◆ TASK GOAL:
Repeat the listing below line by line, exactly, leaving its pictures behind.

◆ GIVEN DATA:
Content starts
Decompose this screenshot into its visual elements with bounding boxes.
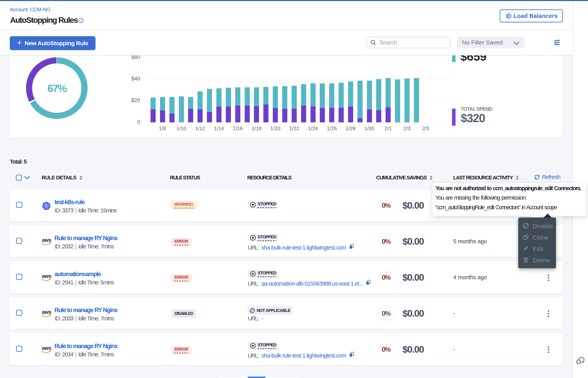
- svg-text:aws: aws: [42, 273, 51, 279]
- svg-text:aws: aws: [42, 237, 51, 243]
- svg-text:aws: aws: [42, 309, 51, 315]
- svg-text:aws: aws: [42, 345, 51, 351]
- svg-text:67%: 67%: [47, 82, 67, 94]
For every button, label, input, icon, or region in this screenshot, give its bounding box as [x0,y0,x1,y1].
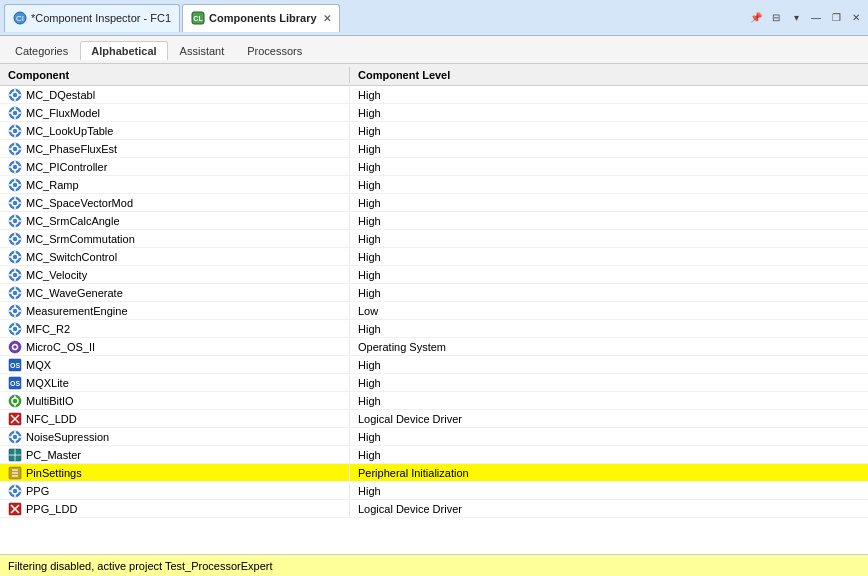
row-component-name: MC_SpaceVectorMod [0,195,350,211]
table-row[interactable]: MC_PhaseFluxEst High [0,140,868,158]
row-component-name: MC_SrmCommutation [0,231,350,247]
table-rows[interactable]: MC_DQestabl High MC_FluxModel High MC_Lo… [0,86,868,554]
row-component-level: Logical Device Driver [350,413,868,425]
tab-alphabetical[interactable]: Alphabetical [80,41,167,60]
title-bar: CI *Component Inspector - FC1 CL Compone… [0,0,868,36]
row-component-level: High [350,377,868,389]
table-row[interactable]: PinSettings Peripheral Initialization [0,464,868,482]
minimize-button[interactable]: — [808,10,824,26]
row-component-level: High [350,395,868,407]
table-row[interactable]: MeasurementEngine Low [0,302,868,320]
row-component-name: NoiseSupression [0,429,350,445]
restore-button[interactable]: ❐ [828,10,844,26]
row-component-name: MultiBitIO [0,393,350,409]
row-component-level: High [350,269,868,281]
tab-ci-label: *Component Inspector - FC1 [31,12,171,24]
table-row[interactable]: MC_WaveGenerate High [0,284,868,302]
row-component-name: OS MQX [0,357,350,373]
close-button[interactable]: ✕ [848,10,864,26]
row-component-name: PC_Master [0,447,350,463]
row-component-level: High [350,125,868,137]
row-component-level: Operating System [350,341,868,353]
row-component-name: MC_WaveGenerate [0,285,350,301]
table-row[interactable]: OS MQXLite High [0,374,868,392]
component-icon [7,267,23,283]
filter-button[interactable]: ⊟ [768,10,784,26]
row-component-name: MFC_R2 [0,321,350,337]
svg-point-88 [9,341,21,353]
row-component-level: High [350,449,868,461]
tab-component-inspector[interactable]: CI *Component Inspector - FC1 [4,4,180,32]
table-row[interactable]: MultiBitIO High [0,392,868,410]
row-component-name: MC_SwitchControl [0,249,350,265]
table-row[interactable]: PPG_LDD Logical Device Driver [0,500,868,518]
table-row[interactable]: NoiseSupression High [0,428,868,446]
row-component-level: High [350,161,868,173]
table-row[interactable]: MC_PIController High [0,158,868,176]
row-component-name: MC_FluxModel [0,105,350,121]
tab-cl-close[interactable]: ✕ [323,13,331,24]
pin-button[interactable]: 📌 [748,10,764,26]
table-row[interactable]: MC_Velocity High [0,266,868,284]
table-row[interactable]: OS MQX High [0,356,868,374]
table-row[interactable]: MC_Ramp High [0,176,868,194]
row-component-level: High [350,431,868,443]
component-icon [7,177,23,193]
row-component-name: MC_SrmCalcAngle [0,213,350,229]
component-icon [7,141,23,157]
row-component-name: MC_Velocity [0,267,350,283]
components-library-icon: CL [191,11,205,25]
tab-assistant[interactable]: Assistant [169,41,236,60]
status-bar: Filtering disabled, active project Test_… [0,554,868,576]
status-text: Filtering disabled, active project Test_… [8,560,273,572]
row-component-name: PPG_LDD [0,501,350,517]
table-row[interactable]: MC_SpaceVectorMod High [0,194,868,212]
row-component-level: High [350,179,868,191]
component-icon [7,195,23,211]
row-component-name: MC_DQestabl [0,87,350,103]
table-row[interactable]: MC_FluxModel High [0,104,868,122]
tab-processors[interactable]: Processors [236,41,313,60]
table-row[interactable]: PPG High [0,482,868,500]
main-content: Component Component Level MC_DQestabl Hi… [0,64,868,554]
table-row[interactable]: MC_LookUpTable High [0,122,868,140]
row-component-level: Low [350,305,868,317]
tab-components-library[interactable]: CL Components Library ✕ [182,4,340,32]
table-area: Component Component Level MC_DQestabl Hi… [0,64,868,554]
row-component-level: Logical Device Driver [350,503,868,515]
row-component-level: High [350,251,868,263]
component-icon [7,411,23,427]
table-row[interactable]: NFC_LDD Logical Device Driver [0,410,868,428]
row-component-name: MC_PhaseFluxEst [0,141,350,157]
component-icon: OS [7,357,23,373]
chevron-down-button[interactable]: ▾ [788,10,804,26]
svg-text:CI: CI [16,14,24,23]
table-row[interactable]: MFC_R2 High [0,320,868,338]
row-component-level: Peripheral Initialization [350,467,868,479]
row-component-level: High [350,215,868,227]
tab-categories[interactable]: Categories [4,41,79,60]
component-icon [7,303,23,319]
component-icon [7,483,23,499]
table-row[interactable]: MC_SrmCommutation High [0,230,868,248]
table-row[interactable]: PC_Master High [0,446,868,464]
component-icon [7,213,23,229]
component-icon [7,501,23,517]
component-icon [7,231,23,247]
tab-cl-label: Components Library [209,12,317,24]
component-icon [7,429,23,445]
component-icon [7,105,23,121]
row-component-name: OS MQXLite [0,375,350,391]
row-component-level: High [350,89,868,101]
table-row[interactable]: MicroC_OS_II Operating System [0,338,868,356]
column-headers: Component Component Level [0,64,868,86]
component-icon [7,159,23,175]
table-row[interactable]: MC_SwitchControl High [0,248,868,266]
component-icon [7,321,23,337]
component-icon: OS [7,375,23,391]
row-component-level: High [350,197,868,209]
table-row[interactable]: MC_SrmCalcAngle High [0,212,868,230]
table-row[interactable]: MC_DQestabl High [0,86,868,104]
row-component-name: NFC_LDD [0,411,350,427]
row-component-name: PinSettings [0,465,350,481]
Content ends
◆ YOUR RESPONSE:
Decompose this screenshot into its visual elements with bounding boxes.
- svg-text:aws: aws: [42, 273, 51, 279]
- svg-text:aws: aws: [42, 237, 51, 243]
- svg-text:aws: aws: [42, 309, 51, 315]
- svg-text:aws: aws: [42, 345, 51, 351]
- svg-text:67%: 67%: [47, 82, 67, 94]
For every button, label, input, icon, or region in this screenshot, give its bounding box as [x0,y0,x1,y1].
row-component-name: MC_SpaceVectorMod [0,195,350,211]
table-row[interactable]: MC_PhaseFluxEst High [0,140,868,158]
row-component-name: MC_SrmCommutation [0,231,350,247]
table-rows[interactable]: MC_DQestabl High MC_FluxModel High MC_Lo… [0,86,868,554]
row-component-level: Logical Device Driver [350,413,868,425]
tab-alphabetical[interactable]: Alphabetical [80,41,167,60]
title-bar: CI *Component Inspector - FC1 CL Compone… [0,0,868,36]
row-component-level: High [350,377,868,389]
table-row[interactable]: PinSettings Peripheral Initialization [0,464,868,482]
minimize-button[interactable]: — [808,10,824,26]
row-component-level: High [350,395,868,407]
table-row[interactable]: MeasurementEngine Low [0,302,868,320]
row-component-name: NoiseSupression [0,429,350,445]
restore-button[interactable]: ❐ [828,10,844,26]
row-component-name: MultiBitIO [0,393,350,409]
row-component-level: High [350,269,868,281]
tab-ci-label: *Component Inspector - FC1 [31,12,171,24]
table-row[interactable]: MC_WaveGenerate High [0,284,868,302]
row-component-name: OS MQX [0,357,350,373]
close-button[interactable]: ✕ [848,10,864,26]
row-component-name: PC_Master [0,447,350,463]
row-component-level: High [350,125,868,137]
row-component-level: Operating System [350,341,868,353]
row-component-name: MC_WaveGenerate [0,285,350,301]
table-row[interactable]: OS MQXLite High [0,374,868,392]
component-icon [7,267,23,283]
filter-button[interactable]: ⊟ [768,10,784,26]
row-component-name: MFC_R2 [0,321,350,337]
svg-point-88 [9,341,21,353]
row-component-level: High [350,449,868,461]
tab-component-inspector[interactable]: CI *Component Inspector - FC1 [4,4,180,32]
table-row[interactable]: MultiBitIO High [0,392,868,410]
row-component-name: MC_SwitchControl [0,249,350,265]
table-row[interactable]: PPG_LDD Logical Device Driver [0,500,868,518]
table-row[interactable]: NoiseSupression High [0,428,868,446]
row-component-level: High [350,161,868,173]
table-row[interactable]: MC_PIController High [0,158,868,176]
row-component-name: MC_FluxModel [0,105,350,121]
tab-cl-close[interactable]: ✕ [323,13,331,24]
pin-button[interactable]: 📌 [748,10,764,26]
table-row[interactable]: MC_Velocity High [0,266,868,284]
table-row[interactable]: OS MQX High [0,356,868,374]
table-row[interactable]: MC_Ramp High [0,176,868,194]
row-component-level: High [350,431,868,443]
component-icon [7,177,23,193]
row-component-name: MC_SrmCalcAngle [0,213,350,229]
component-icon [7,141,23,157]
row-component-name: MC_Velocity [0,267,350,283]
components-library-icon: CL [191,11,205,25]
tab-assistant[interactable]: Assistant [169,41,236,60]
status-bar: Filtering disabled, active project Test_… [0,554,868,576]
status-text: Filtering disabled, active project Test_… [8,560,273,572]
row-component-name: PPG_LDD [0,501,350,517]
table-row[interactable]: MC_SpaceVectorMod High [0,194,868,212]
row-component-level: High [350,179,868,191]
component-icon [7,195,23,211]
row-component-name: MC_DQestabl [0,87,350,103]
table-row[interactable]: MC_FluxModel High [0,104,868,122]
tab-processors[interactable]: Processors [236,41,313,60]
table-row[interactable]: PPG High [0,482,868,500]
main-content: Component Component Level MC_DQestabl Hi… [0,64,868,554]
table-row[interactable]: MC_LookUpTable High [0,122,868,140]
row-component-level: Low [350,305,868,317]
tab-components-library[interactable]: CL Components Library ✕ [182,4,340,32]
table-area: Component Component Level MC_DQestabl Hi… [0,64,868,554]
row-component-level: Logical Device Driver [350,503,868,515]
row-component-level: High [350,251,868,263]
component-icon [7,411,23,427]
table-row[interactable]: NFC_LDD Logical Device Driver [0,410,868,428]
row-component-name: MC_PhaseFluxEst [0,141,350,157]
component-icon: OS [7,357,23,373]
chevron-down-button[interactable]: ▾ [788,10,804,26]
svg-text:CI: CI [16,14,24,23]
table-row[interactable]: MFC_R2 High [0,320,868,338]
row-component-level: Peripheral Initialization [350,467,868,479]
row-component-level: High [350,215,868,227]
tab-categories[interactable]: Categories [4,41,79,60]
component-icon [7,303,23,319]
component-icon [7,483,23,499]
table-row[interactable]: MC_SrmCommutation High [0,230,868,248]
table-row[interactable]: PC_Master High [0,446,868,464]
component-icon [7,213,23,229]
component-icon [7,501,23,517]
component-icon [7,231,23,247]
tab-cl-label: Components Library [209,12,317,24]
component-icon [7,429,23,445]
component-icon [7,105,23,121]
row-component-name: OS MQXLite [0,375,350,391]
row-component-level: High [350,89,868,101]
table-row[interactable]: MicroC_OS_II Operating System [0,338,868,356]
column-headers: Component Component Level [0,64,868,86]
component-icon [7,159,23,175]
table-row[interactable]: MC_SwitchControl High [0,248,868,266]
component-icon [7,321,23,337]
component-icon: OS [7,375,23,391]
row-component-level: High [350,197,868,209]
table-row[interactable]: MC_SrmCalcAngle High [0,212,868,230]
table-row[interactable]: MC_DQestabl High [0,86,868,104]
row-component-name: NFC_LDD [0,411,350,427]
row-component-name: PinSettings [0,465,350,481]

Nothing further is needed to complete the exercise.